Author: George H. Quester
Publisher: Free Press
Published: 1990
Total Pages: 308
ISBN-13: 9780669209921
DOWNLOAD EBOOKAuthor: Warren Mansell
Publisher: Routledge
Published: 2012-11-27
Total Pages: 164
ISBN-13: 1136173048
DOWNLOAD EBOOKCognitive Behavioural Therapy (CBT) is the treatment of choice for most mental health problems. Each different problem is usually treated by a different model of CBT. Yet evidence tells us that the same processes are responsible for long term distress in us all. This handy manual draws on evidence and theory to provide the key principles to aid change and recovery. The transdiagnostic approach is supported by a wealth of evidence that processes such as worry, emotion suppression, self-criticism and avoidance maintain distress across psychological disorders.
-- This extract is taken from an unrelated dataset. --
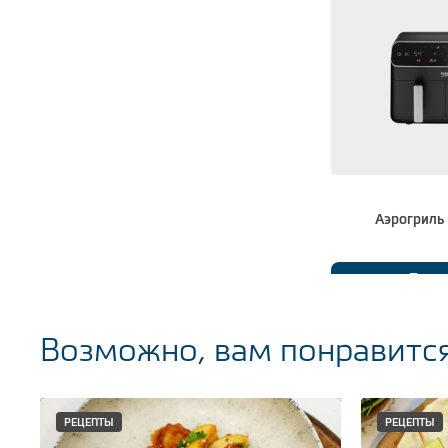
Аэрогриль
Подр
Возможно, вам понравитс
РЕЦЕПТЫ
РЕЦЕПТЫ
Perceptual Control Theory (PCT) explains all of these processes as forms of ‘inflexible control’, and Method of Levels Therapy (MOL) helps people to let go of these habits. The principles and techniques of MOL are clearly and practically described for clinicians to offer a transdiagnostic CBT that is tailor-made to the goals of each client. This novel volume will be essential reading for novice and experienced CBT therapists, as well as counsellors and psychotherapists. Its accessible explanation of Perceptual Control Theory and its application to real world problems also makes a useful resource for undergraduates, graduates and researchers in psychology.